Çocuklarımız büyür ve istedikleri okula yerleşirler sonuçta kimisi doktor olur, kimisi hâkim, kimisi öğretmen. Daha ilkokul birinci sınıftan itibaren sınavlarla karşılaşan çocuklarımız yine ilkokulun sonlarına doğru okuldan hoşlanmamaya ve okula gitmemek için direnmeye başlıyorlar. Deyim yerinde ise çocuklarımız daha başlamadan okuldan soğumaya başlıyorlar.
Bir meslek sahibi olan çocuklarımızın kendi mesleklerinde ne kadar mutlu ve üretken olduğu da ayrı bir yazının konusu olacaktır. Ancak unutmamamız gereken bir konu vardır ki; bu ülkeyi olduğu gibi dünyada hırsızlık yapanların çok büyük bir çoğunluğu okumuş insanlardır. Okumamış insan ya da bir çobanın hırsızlık yaptığı çok nadiren görülmektedir. Bu örneklerden okumayalım sonucu kesinlikle çıkmamalıdır. Buradan çıkarılması gereken çocuklarımızı meslekleri ile ilgili en iyi donanıma sahip olmalarını sağlarken ahlaklı, işini en iyi şekilde yapan ve insanlara faydalı olmaya çalışan insanları yetiştirmek zorunda olduğumuzdur.
Bu anlamda eğitimin sadece bir istihdam alanı olmaktan öte; milli, insani, manevi ve kültürel değerlerini benimseyen insanlar yetiştirmek olmalıdır sözünü bir an önce icraate geçirmek zorundayız.

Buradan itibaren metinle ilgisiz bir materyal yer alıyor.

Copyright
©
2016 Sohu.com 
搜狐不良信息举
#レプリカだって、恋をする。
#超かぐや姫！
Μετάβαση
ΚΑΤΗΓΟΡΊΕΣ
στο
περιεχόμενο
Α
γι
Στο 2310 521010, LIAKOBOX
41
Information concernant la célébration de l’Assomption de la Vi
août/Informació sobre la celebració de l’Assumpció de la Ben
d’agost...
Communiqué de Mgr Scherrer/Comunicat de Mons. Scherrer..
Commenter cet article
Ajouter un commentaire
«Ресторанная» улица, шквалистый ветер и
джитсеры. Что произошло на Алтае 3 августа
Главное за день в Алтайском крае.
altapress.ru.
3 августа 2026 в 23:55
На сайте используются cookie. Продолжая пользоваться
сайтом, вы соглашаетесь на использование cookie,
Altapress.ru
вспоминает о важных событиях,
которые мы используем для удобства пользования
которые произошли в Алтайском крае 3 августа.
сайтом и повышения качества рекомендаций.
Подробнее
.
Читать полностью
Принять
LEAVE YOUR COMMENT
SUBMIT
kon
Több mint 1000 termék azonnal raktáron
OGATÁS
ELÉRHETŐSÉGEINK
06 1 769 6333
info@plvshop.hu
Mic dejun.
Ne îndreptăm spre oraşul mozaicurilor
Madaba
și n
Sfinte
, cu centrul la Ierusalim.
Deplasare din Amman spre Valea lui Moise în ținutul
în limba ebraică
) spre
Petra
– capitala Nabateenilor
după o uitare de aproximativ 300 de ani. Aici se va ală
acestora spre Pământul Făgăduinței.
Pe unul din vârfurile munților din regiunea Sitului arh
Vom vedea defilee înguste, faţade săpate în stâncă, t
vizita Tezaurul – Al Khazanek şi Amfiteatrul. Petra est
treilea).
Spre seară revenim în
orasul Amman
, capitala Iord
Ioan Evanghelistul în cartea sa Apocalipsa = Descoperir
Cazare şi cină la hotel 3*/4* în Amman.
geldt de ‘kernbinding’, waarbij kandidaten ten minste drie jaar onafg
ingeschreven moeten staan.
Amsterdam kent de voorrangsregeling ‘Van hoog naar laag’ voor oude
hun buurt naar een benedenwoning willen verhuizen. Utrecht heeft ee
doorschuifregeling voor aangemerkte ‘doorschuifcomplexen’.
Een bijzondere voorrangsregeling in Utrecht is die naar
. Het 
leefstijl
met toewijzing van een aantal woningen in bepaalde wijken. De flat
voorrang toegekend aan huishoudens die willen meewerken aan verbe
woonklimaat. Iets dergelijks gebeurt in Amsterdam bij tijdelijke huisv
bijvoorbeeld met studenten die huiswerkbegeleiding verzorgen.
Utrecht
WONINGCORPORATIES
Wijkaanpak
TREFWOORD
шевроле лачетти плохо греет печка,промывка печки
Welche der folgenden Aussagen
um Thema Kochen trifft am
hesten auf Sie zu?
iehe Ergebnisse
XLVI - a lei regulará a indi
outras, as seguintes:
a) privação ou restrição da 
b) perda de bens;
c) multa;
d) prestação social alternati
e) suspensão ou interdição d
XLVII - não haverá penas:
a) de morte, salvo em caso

Kendi hayatları ve ülke insanın hayatları üzerine pek az kafa yorabilen ancak onlara nasıl yaşamaları gerektiğini vaaz eden ve onları derin düşünce zahmetinden kurtarmayan insanlar yetiştirmekten uzaklaşmalıyız.
Hayatın getirdiği sorunlar üzerine kafa yoran bu sorunlara çözüm üretmeyi amaç haline getirmiş bireylere ihtiyacımız vardır. Çok satış ve çok para arzu eden, modern çağın güçlü uyuşturucularından kendini kurtaran bireylere ihtiyacımız vardır.
Emrolunduğu gibi dosdoğru olan, hak ve adalet ölçülerini aşmayan, işi doğru yapan değil doğru işi yapan bireylere özellikle bu ülkenin dünden daha çok ihtiyacı var.
Unutmayın ki ilk düğmeyi yanlış iliklediğinizde bütün düğmeler yanlış iliklenecektir.